The chancellor has cut short his visit to the International Monetary Fund in Washington amid growing speculation that the government is preparing to U-turn on its controversial mini-budget, it was reported on Friday.
It is understood that Kwasi Kwarteng is travelling home ahead of schedule for emergency talks with Liz Truss, the prime minister, and other Conservative MPs.
Speculation mounted on Thursday that the government was set to scrap all or parts of the mini-budget, which included £45bn of unfunded tax cuts but no spending review or economic forecasts. The pound rallied while gilt yields ticked lower on the speculation, although there was no official statement from Downing Street.
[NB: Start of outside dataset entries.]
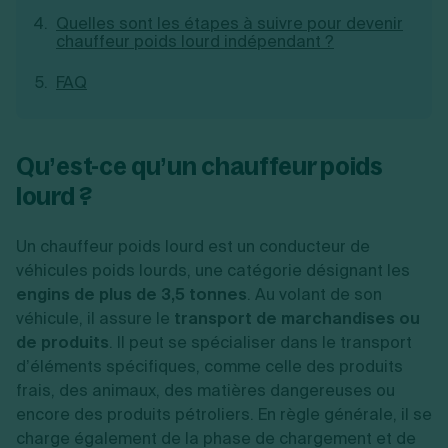
Création d'EURL
Toutes les modifications
Quelles sont les étapes à suivre pour devenir
Je suis autonome
Création de SASU
chauffeur poids lourd indépendant ?
Je souhaite être accompagné
Création de SARL
FAQ
Création de SAS
Création de SCI
Création d'association
Découvrez notre cabinet d'expertise
Aides à la création d’entreprise
comptable LS Compta
Qu’est-ce qu’un chauffeur poids
Ouverture compte pro
Fermeture d’une entreprise
lourd ?
Un chauffeur poids lourd est un conducteur de
véhicules poids lourds, une catégorie désignant les
Création d'entreprise
engins de plus de 3,5 tonnes
. Au volant de son
véhicule, il assure le
transport de marchandises ou
de produits
. Il peut se spécialiser dans le transport
d’éléments spécifiques, comme celle des produits
frais, des animaux, des matières dangereuses ou
encore des produits pétroliers. En règle générale, il se
charge également de la phase de chargement et de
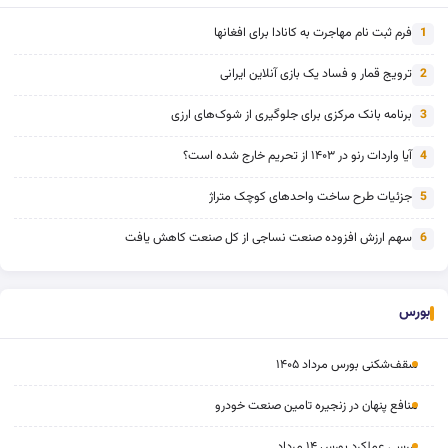
فرم ثبت نام مهاجرت به کانادا برای افغانها
1
ترویج قمار و فساد یک بازی آنلاین ایرانی
2
برنامه بانک مرکزی برای جلوگیری از شوک‌های ارزی
3
آیا واردات رنو در ۱۴۰۳ از تحریم خارج شده است؟
4
جزئیات طرح ساخت واحدهای کوچک متراژ
5
سهم ارزش افزوده صنعت نساجی از کل صنعت کاهش یافت
6
بورس
سقف‌شکنی بورس مرداد ۱۴۰۵
منافع پنهان در زنجیره تامین صنعت خودرو
بررسی عملکرد بورس ۱۴ مرداد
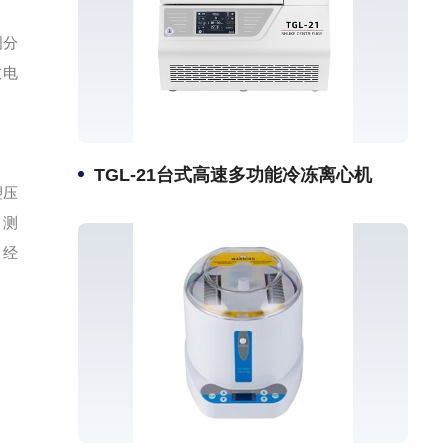
图分
敏电
TGL-21台式高速多功能冷冻离心机
塑压
，测
，经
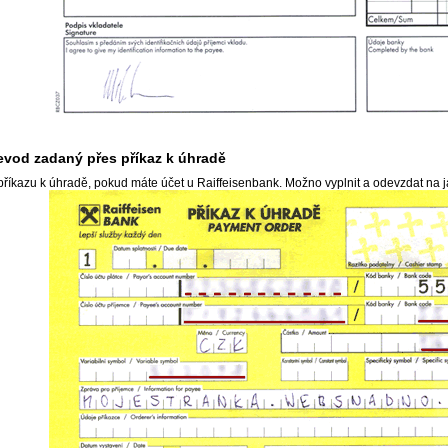
evod zadaný přes příkaz k úhradě
příkazu k úhradě, pokud máte účet u Raiffeisenbank. Možno vyplnit a odevzdat na 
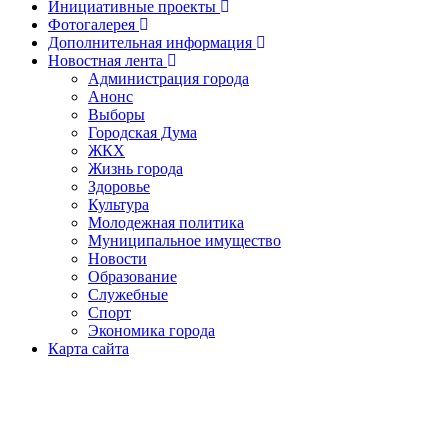
Инициативные проекты
Фотогалерея
Дополнительная информация
Новостная лента
Администрация города
Анонс
Выборы
Городская Дума
ЖКХ
Жизнь города
Здоровье
Культура
Молодежная политика
Муниципальное имущество
Новости
Образование
Служебные
Спорт
Экономика города
Карта сайта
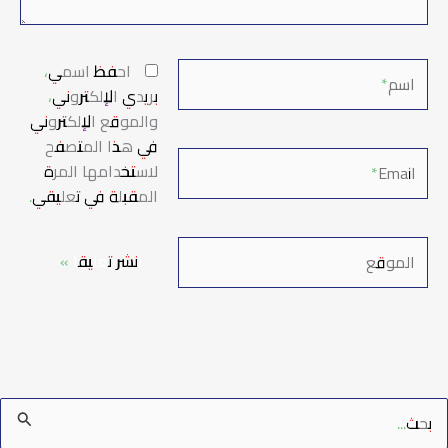
اسم*
احفظ اسمي،
بريدي الإلكتروني،
والموقع الإلكتروني
في هذا المتصفح
Email*
لاستخدامها المرة
المقبلة في تعليقي.
الموقع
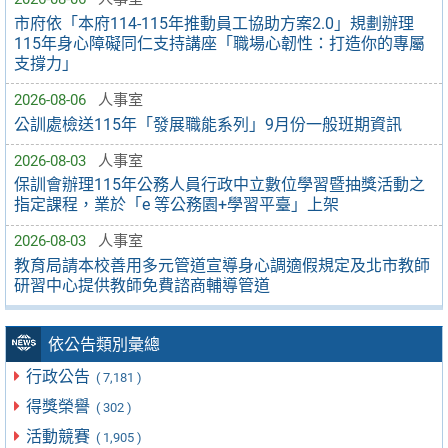
市府依「本府114-115年推動員工協助方案2.0」規劃辦理
115年身心障礙同仁支持講座「職場心韌性：打造你的專屬
支撐力」
2026-08-06
人事室
公訓處檢送115年「發展職能系列」9月份一般班期資訊
2026-08-03
人事室
保訓會辦理115年公務人員行政中立數位學習暨抽獎活動之
指定課程，業於「e 等公務園+學習平臺」上架
2026-08-03
人事室
教育局請本校善用多元管道宣導身心調適假規定及北市教師
研習中心提供教師免費諮商輔導管道
依公告類別彙總
行政公告
( 7,181 )
得獎榮譽
( 302 )
活動競賽
( 1,905 )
Kwarteng’s early return to London coincides with the Bank of England ending its emergency £65bn bond-buying package of support, which it launched in the aftermath of the mini-budget. The statement caused the pound to plunge and gilt yields to rise, and the central bank was forced to step in to prevent at-risk pension funds from collapsing.
There has been no official comment from the Treasury about Kwarteng’s return, although according to the BBC, a source close to the chancellor said: “He was very, very keen to be in London talking to colleagues.” According to the Financial Times, a source said the chancellor’s departure was not based on “panic” but a need to sell his medium-term fiscal plan to both MPs and the public.
Mel Stride, chair of the Treasury Select Committee, told Radio 4’s Today on Friday: “It could well be that a U-turn is about to happen and of course [Kwarteng] will want to be in the room if that is about to happen. My personal view is that it should happen.”
The government has already scrapped the politically-unpopular planned abolition of the 45p tax rate, and has brought forward its spending plans – and the publication of the Office for Budget Responsibility’s forecasts – to 31 October, from the originally scheduled 23 November.
There was speculation on Thursday that Downing Street was considering putting up corporation tax, although Treasury sources continued to insist there would be no changes.